В какой ад вы меня загнали! Я видела, как вы разрываете себя на куски и предлагаете их принцам, морякам и феям разных национальностей... Я хочу вернуться... У меня истерика с тех пор, как я уехала, и я со всеми ссорилась.

Письмо было написано от руки изысканной каллиграфией Синмая красными чернилами - цвет, традиционно используемый в китайских некрологах. Своей мелодраматической манерой он давал понять, что она приблизила его к смерти.

Он даже признался в своей беде Бернардине в машинописном письме. "Закончилась моя публичная жизнь, жизнь моего самолюбования. Я восстал из смерти и нашел М.". - В интерполяции, написанной почерком Бернардины, есть слова "Микки Хан" - "Я хотел, чтобы весь мир принадлежал мне, но теперь я хочу ее.
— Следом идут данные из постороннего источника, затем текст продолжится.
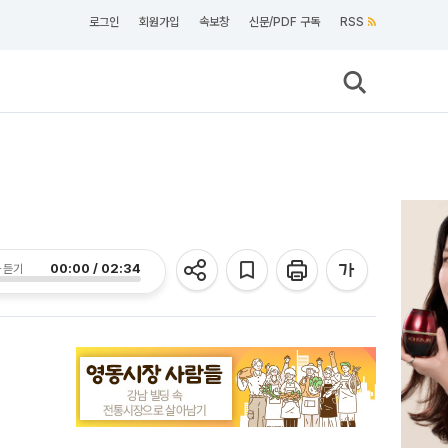
로그인
회원가입
속보창
신문/PDF 구독
RSS
00:00 / 02:34
 듣기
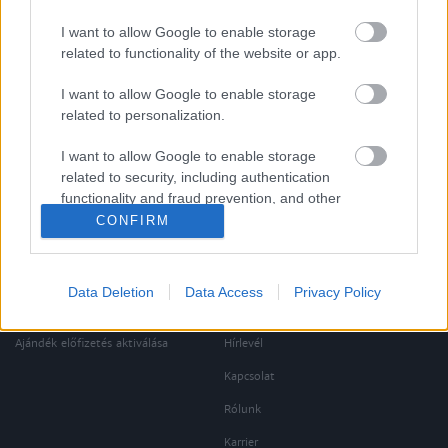
I want to allow Google to enable storage
Oldalaink
Cikkek
related to functionality of the website or app.
Rubicon Bolt
Korszakok
I want to allow Google to enable storage
Rubicon Mesterkurzus
Tananyagok
related to personalization.
Rubicon Próba
Szerzők
I want to allow Google to enable storage
related to security, including authentication
Rubicon Intézet
Naptár
functionality and fraud prevention, and other
Aktuális lapszám
user protection.
CONFIRM
Aktuális promóciók
Információ
Data Deletion
Data Access
Privacy Policy
Ajándékkártya készítő
Megjelenési időpontok
Ajándék előfizetés aktiválása
Hírlevél
Kapcsolat
Rólunk
Karrier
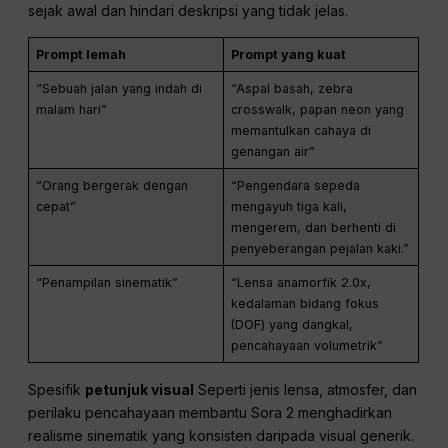
Teknik Optimasi Utama
untuk Prompt Sora 2
Gunakan Petunjuk Visual untuk
Menentukan Gaya
Gaya adalah alat yang paling ampuh dalam membimbing.
Sora 2’s
Penafsiran. Tentukan estetika yang diinginkan
sejak awal dan hindari deskripsi yang tidak jelas.
Prompt lemah
Prompt yang kuat
“Sebuah jalan yang indah di
“Aspal basah, zebra
malam hari”
crosswalk, papan neon yang
memantulkan cahaya di
genangan air”
“Orang bergerak dengan
“Pengendara sepeda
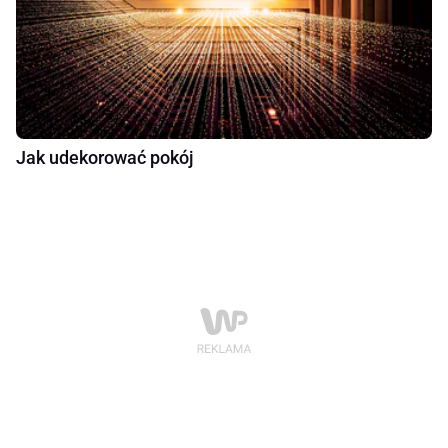
Jak udekorować pokój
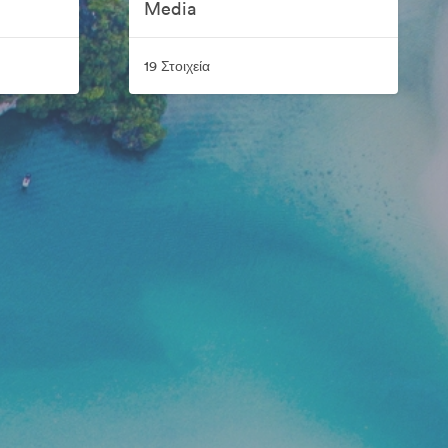
Media
19 Στοιχεία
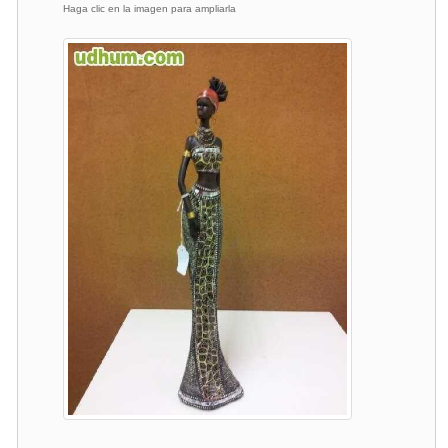
Haga clic en la imagen para ampliarla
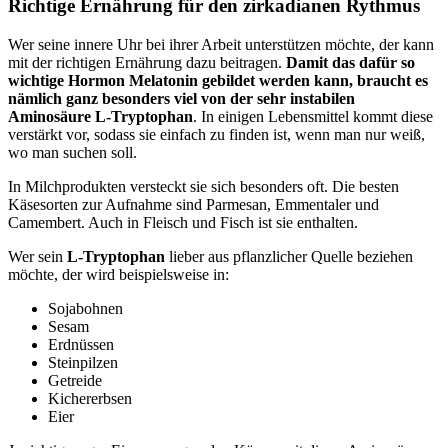
Richtige Ernährung für den zirkadianen Rythmus
Wer seine innere Uhr bei ihrer Arbeit unterstützen möchte, der kann
mit der richtigen Ernährung dazu beitragen.
Damit das dafür so
wichtige Hormon Melatonin gebildet werden kann, braucht es
nämlich ganz besonders viel von der sehr instabilen
Aminosäure L-Tryptophan
. In einigen Lebensmittel kommt diese
verstärkt vor, sodass sie einfach zu finden ist, wenn man nur weiß,
wo man suchen soll.
In Milchprodukten versteckt sie sich besonders oft. Die besten
Käsesorten zur Aufnahme sind Parmesan, Emmentaler und
Camembert. Auch in Fleisch und Fisch ist sie enthalten.
Wer sein
L-Tryptophan
lieber aus pflanzlicher Quelle beziehen
möchte, der wird beispielsweise in:
Sojabohnen
Sesam
Erdnüssen
Steinpilzen
Getreide
Kichererbsen
Eier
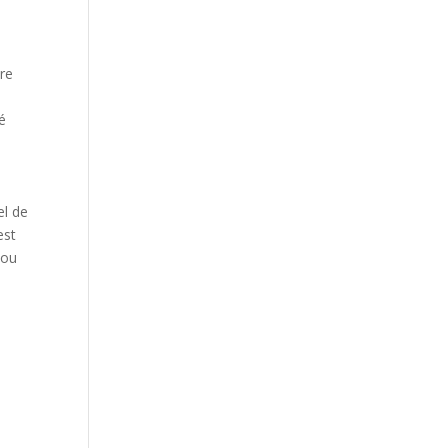
tre
té
el de
est
 ou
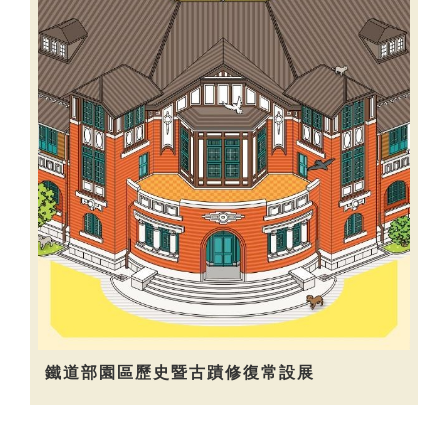
鐵道部園區歷史暨古蹟修復常設展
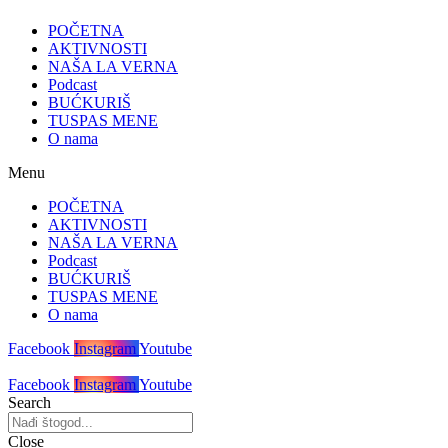
POČETNA
AKTIVNOSTI
NAŠA LA VERNA
Podcast
BUĆKURIŠ
TUSPAS MENE
O nama
Menu
POČETNA
AKTIVNOSTI
NAŠA LA VERNA
Podcast
BUĆKURIŠ
TUSPAS MENE
O nama
Facebook
Instagram
Youtube
Facebook
Instagram
Youtube
Search
Close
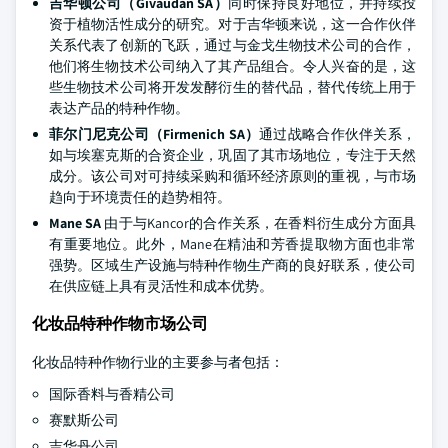
吉华顿公司（Givaudan SA）
同时保持良好地位，并持续投
资于植物活性成分的研究。对于吉华顿来说，这一合作伙伴
关系代表了创新的飞跃，通过与金戈生物技术公司的合作，
他们将生物技术公司纳入了其产品组合。令人兴奋的是，这
些生物技术公司将开发发酵衍生的替代品，替代传统上用于
表达产品的特种作物。
菲尔门尼克公司（Firmenich SA）
通过战略合作伙伴关系，
如与埃塞克斯的合资企业，巩固了其市场地位，专注于天然
成分。该公司对可持续采购和循环经济原则的重视，与市场
趋向于环境责任的趋势相符。
Mane SA
由于与Kancor的合作关系，在香料衍生成分方面具
有重要地位。此外，Mane在精油和芳香提取物方面也非常
强势。区域生产设施与特种作物生产商的良好联系，使公司
在供应链上具有灵活性和成本优势。
化妆品特种作物市场公司
化妆品特种作物行业的主要参与者包括：
国际香料与香精公司
赛默斯公司
吉华丹公司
Конечно, это звучит эгоистично, но я ознакомил ее со своим положением, и она не боится смотреть правде в глаза. Худшее может случиться, но мы надеемся на лучшее".

Разумеется, она помирилась с Синмэем. Когда в 1937 году Пэйю забеременела шестым ребенком, Синмай сказал Микки, что она вольна заводить любовников - лишь бы он продолжал любить ее больше всех. Однако на самом деле ей надоело быть его наложницей. Весну и лето она провела, перебирая в памяти их отношения. К июлю она написала роман объемом 150 000 слов, который заканчивался тем, что главная героиня бросала своего любовника, китайского поэта, ради британского флотоводца по имени Кеннет. Когда сэр Виктор прочитал роман, он предложил ей назвать его "Водоворот "*. "Полагаю, - писала она Хелен после того, как закончила первый вариант, - я накопила много уверенности в себе, сама того не подозревая, пока все это время ждала Синмэя, и теперь я снова сама по себе, и заклятый холостяк... Я люблю этого маленького ублюдка, но это все равно что играть в шарики со зыбучей серебром, честное слово".

Поездка на выходные в Нанкин с Мэри Гаррисон стала бы желанным спасением от всех этих драм, а также от летней жары в Шанхае. Они отправились в среду, взяв с собой шляпные коробки и корзинку, в которой лежал Сладкий Пирожок, утенок, которого Микки купил у торговца на Бунде за десять центов. Из-за частых задержек поезд с Северного вокзала, обычно занимавший пять часов, превратился в шестнадцатичасовую трясину. За обедом на канонерской лодке, пришвартованной на реке Янцзы, вместе с Робертом - британским военным моряком, с которым Микки встречался уже несколько месяцев, - они узнали, что ситуация в Шанхае ухудшилась за время их путешествия. Китайцы переправили джонки через устье Вангпу, чтобы задержать японский флот, а на улицах Хункеу начались бои.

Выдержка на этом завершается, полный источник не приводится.